Travail avec les parlementaires

Désormais, « un travail de terrain auprès des parlementaires va être engagé par toutes les parties prenantes », insiste le président de la CGB afin que le texte de loi soit voté à l’Assemblée nationale et au Sénat. « Nous demandons du pragmatisme et du bon sens », appuie Franck Sander.

Et la CGB de demander dans un communiqué de presse, que d’ici à « la fin du mois de septembre le cadre réglementaire soit stabilisé afin que les agriculteurs soient sécurisés sur les conditions de culture de la betterave en 2021 », et que les « indemnisations des planteurs soient rapides et justement proportionnées aux pertes qu’ils ont subies face à un sinistre qui était ingérable et inassurable du fait d’une impasse technico-réglementaire dans laquelle ils ont été placés ».
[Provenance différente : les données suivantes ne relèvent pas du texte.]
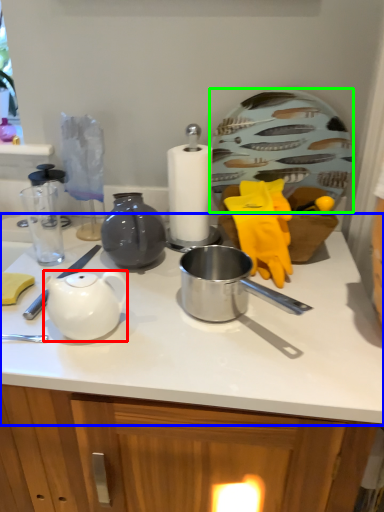 Question: Which object is positioned farthest from teapot (highlighted by a red box)? Select from countertop (highlighted by a blue box) and plate (highlighted by a green box).

Choices:
 (A) countertop
 (B) plate

Answer: (B)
Mesures saluées par les sucriers

Les fabricants de sucre n’ont pas tardé non plus à réagir, saluant les mesures annoncées par le ministre de l’Agriculture. « Par leur écoute des demandes de la filière et par leur action déterminée, le ministre et le gouvernement démontrent ainsi toute l’importance qu’ils accordent aux acteurs de la filière de la betterave, du sucre et de l’alcool et leur souhait de permettre aux associés coopérateurs de Tereos d’envisager plus sereinement leur choix d’assolement pour la campagne de 2021 », écrit ainsi Tereos dans un communiqué de presse paru le même jour.

De son côté, Cristal Union rappelle que « plusieurs États membres de l’Union européenne ont déjà accordé des dérogations à leurs agriculteurs. Ce plan de soutien et cette modification législative sont donc très attendus par l’ensemble de la filière. »

Générations futures « scandalisée »

En revanche, Générations futures s’insurge contre cette décision ministérielle qui « constitue un recul important du gouvernement sur la question de ces insecticides “tueurs d’abeilles”. Cette décision est d’autant plus inacceptable pour l’association qu’il existe d’autres produits homologués pour lutter contre le puceron de la betterave pour laquelle l’Anses admettait dans un avis sur les néonicotinoides de 2018 qu’il n’y avait pas d’impasse [technique pour cette culture. »

« Ces dérogations pour un retour de l’emploi des néonicotinoïdes sur betterave constituent un recul inacceptable qui démontre que ce gouvernement plie aisément sous le poids des lobbys de l’agrochimie et de l’agriculture industrielle et a renoncé à être le leader de la lutte contre les insecticides tueurs d’abeilles en Europe ! » estime François Veillerette, directeur de l’association environnementaliste.